Content starts

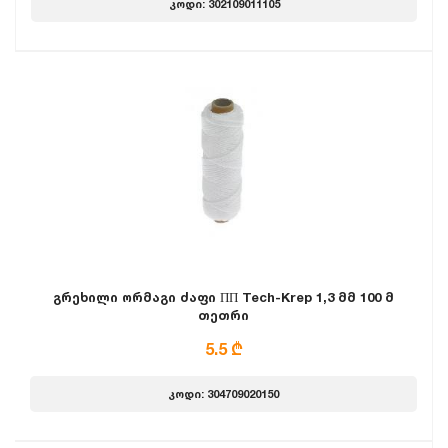
კოდი: 302109011105
გრეხილი ორმაგი ძაფი ПП Tech-Krep 1,3 მმ 100 მ
თეთრი
5.5 ₾
კოდი: 304709020150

Content ends

Set down the entire material verbatim, with each picture left out.

კოდი: 302109011105
გრეხილი ორმაგი ძაფი ПП Tech-Krep 1,3 მმ 100 მ
თეთრი
5.5 ₾
კოდი: 304709020150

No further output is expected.